▶ **Work task**:
The needed output is the run of lines below from the one containing "Each arrangement is hand-designed by fl" through the one containing "three-tiered financing waterfall", copied exactly and free of pictures.

▶ **Dataset records**:
────────

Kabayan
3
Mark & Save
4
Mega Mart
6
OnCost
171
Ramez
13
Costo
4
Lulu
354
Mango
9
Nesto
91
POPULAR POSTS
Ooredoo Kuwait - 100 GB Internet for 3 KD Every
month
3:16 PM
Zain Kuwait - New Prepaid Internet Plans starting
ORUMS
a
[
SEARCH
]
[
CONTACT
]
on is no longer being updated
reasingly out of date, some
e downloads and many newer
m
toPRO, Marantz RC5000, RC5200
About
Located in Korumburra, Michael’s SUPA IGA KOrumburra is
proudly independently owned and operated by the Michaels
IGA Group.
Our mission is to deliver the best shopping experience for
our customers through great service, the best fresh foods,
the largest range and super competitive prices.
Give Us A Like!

────────

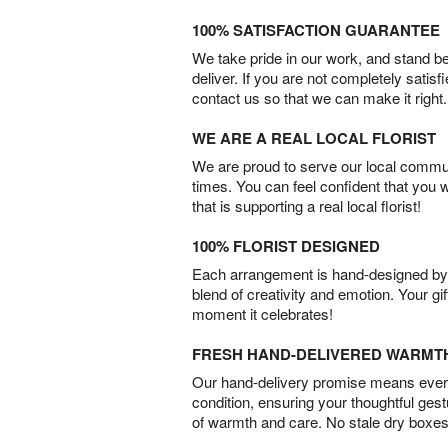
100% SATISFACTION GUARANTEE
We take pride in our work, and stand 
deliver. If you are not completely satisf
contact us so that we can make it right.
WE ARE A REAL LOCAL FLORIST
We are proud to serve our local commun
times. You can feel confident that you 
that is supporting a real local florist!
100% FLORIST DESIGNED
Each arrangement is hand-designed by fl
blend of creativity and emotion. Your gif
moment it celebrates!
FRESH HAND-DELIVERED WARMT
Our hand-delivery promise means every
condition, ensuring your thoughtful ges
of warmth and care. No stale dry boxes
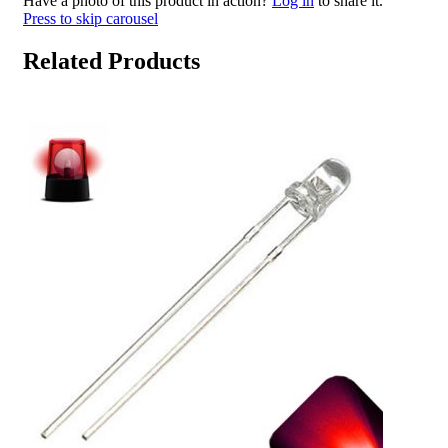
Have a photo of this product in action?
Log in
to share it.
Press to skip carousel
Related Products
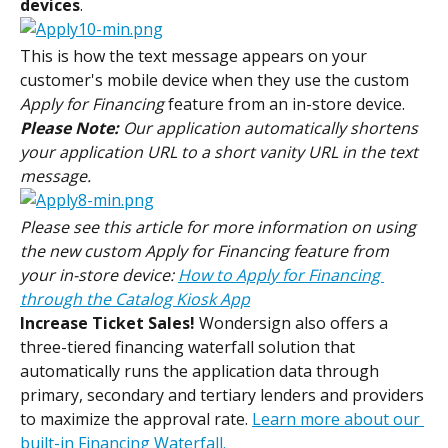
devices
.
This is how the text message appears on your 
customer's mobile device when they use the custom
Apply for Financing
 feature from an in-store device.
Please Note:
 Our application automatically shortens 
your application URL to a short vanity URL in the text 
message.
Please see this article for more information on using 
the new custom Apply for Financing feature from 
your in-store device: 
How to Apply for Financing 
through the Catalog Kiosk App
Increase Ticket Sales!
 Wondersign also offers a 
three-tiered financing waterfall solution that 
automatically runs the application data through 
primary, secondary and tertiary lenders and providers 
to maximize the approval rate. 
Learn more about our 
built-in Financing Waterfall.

────────

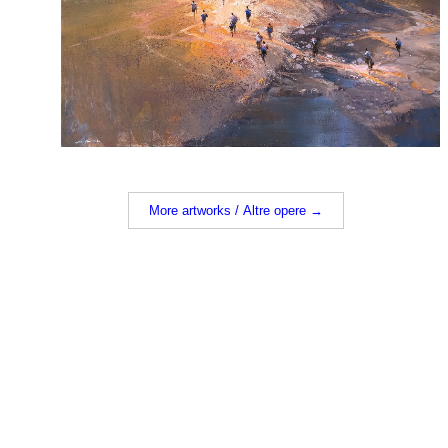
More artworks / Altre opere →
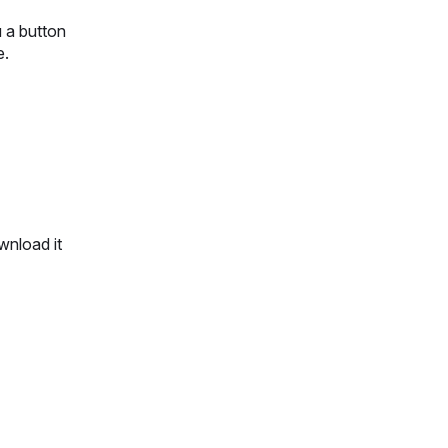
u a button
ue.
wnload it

────────

▶ **Solution**:
Each arrangement is hand-designed by fl
blend of creativity and emotion. Your gif
moment it celebrates!
FRESH HAND-DELIVERED WARMT
Our hand-delivery promise means every
condition, ensuring your thoughtful ges
of warmth and care. No stale dry boxes
Have a photo of this product in action?
Log in
to share it.
Press to skip carousel
Related Products
devices
.
This is how the text message appears on your 
customer's mobile device when they use the custom
Apply for Financing
 feature from an in-store device.
Please Note:
 Our application automatically shortens 
your application URL to a short vanity URL in the text 
message.
Please see this article for more information on using 
the new custom Apply for Financing feature from 
your in-store device: 
How to Apply for Financing 
through the Catalog Kiosk App
Increase Ticket Sales!
 Wondersign also offers a 
three-tiered financing waterfall solution that 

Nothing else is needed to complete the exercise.